→ **Assignment**:
Hunt through the entries for the word "resposta" and copy each line in which it appears.

|---|

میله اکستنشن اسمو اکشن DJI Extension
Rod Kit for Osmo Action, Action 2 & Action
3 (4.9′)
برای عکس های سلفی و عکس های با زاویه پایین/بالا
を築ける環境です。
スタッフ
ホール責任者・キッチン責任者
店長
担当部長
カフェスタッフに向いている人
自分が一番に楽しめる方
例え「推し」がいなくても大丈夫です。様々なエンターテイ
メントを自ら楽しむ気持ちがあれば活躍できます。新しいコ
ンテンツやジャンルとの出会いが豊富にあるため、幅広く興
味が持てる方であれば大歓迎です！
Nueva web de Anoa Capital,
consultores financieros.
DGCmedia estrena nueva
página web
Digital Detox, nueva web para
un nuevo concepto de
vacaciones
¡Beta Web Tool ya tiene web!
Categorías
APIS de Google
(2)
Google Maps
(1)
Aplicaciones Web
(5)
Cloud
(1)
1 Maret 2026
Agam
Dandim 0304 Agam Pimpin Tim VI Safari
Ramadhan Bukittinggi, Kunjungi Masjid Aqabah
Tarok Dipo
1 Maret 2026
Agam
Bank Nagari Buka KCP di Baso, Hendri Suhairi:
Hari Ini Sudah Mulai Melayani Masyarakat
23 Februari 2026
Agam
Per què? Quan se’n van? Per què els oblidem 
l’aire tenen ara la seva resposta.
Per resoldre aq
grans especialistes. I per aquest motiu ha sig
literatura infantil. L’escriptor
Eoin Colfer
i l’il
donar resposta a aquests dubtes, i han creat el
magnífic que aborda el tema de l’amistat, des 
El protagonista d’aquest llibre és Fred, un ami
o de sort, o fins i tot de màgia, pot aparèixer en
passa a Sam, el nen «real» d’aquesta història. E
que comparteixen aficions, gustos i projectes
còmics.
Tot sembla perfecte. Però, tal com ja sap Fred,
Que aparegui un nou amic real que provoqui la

|---|

→ **Output of the exercise**:
l’aire tenen ara la seva resposta.
donar resposta a aquests dubtes, i han creat el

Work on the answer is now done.